◆ Try it
Would you write out each line of the material below exactly, skipping every picture?

◆ Information provided

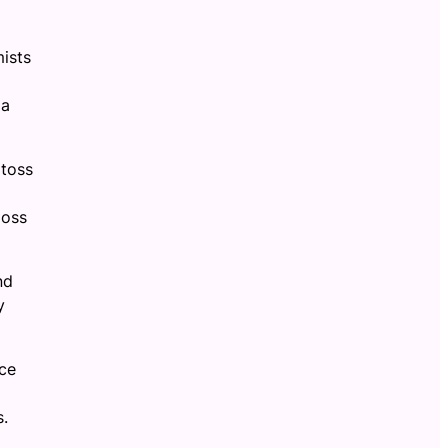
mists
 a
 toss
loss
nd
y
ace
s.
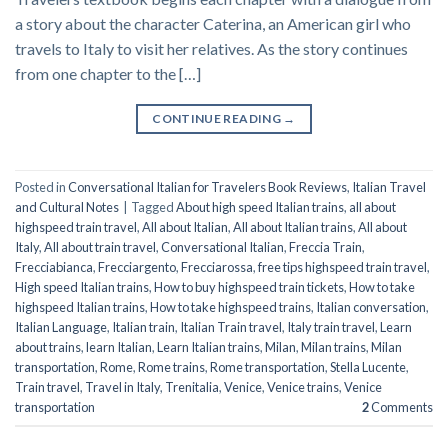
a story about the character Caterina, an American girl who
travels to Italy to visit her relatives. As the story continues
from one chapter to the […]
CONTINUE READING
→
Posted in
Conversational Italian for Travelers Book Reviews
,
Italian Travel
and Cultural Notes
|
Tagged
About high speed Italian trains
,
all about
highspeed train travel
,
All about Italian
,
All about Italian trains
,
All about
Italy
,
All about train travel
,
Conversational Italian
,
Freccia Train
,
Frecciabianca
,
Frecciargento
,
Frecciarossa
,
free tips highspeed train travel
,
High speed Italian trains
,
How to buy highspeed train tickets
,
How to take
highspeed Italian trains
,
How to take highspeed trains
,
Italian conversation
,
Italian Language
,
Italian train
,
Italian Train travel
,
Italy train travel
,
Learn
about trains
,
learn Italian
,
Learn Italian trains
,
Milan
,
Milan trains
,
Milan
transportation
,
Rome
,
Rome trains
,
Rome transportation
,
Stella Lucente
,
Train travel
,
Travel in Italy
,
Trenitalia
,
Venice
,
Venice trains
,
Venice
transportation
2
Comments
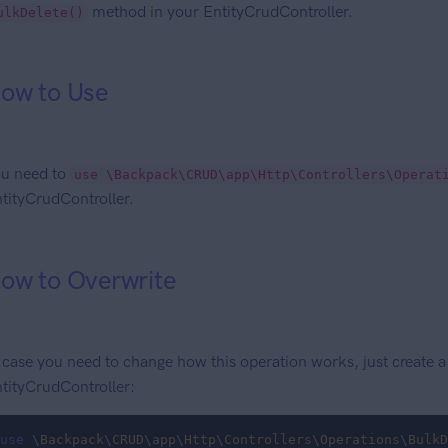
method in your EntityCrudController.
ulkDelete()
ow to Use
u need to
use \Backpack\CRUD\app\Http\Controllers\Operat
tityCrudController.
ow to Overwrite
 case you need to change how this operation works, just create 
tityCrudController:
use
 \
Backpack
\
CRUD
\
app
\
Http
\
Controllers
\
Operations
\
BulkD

◆ Answer box
mists
 a
 toss
loss
nd
y
ace
s.
a story about the character Caterina, an American girl who
travels to Italy to visit her relatives. As the story continues
from one chapter to the […]
CONTINUE READING
→
Posted in
Conversational Italian for Travelers Book Reviews
,
Italian Travel
and Cultural Notes
|
Tagged
About high speed Italian trains
,
all about
highspeed train travel
,
All about Italian
,
All about Italian trains
,
All about
Italy
,
All about train travel
,
Conversational Italian
,
Freccia Train
,
Frecciabianca
,
Frecciargento
,
Frecciarossa
,
free tips highspeed train travel
,
High speed Italian trains
,
How to buy highspeed train tickets
,
How to take
highspeed Italian trains
,
How to take highspeed trains
,
Italian conversation
,
Italian Language
,
Italian train
,
Italian Train travel
,
Italy train travel
,
Learn
about trains
,
learn Italian
,
Learn Italian trains
,
Milan
,
Milan trains
,
Milan
transportation
,
Rome
,
Rome trains
,
Rome transportation
,
Stella Lucente
,
Train travel
,
Travel in Italy
,
Trenitalia
,
Venice
,
Venice trains
,
Venice
transportation
2
Comments
method in your EntityCrudController.
ulkDelete()
ow to Use
u need to
use \Backpack\CRUD\app\Http\Controllers\Operat
tityCrudController.
ow to Overwrite
 case you need to change how this operation works, just create 
tityCrudController:
use
 \
Backpack
\
CRUD
\
app
\
Http
\
Controllers
\
Operations
\
BulkD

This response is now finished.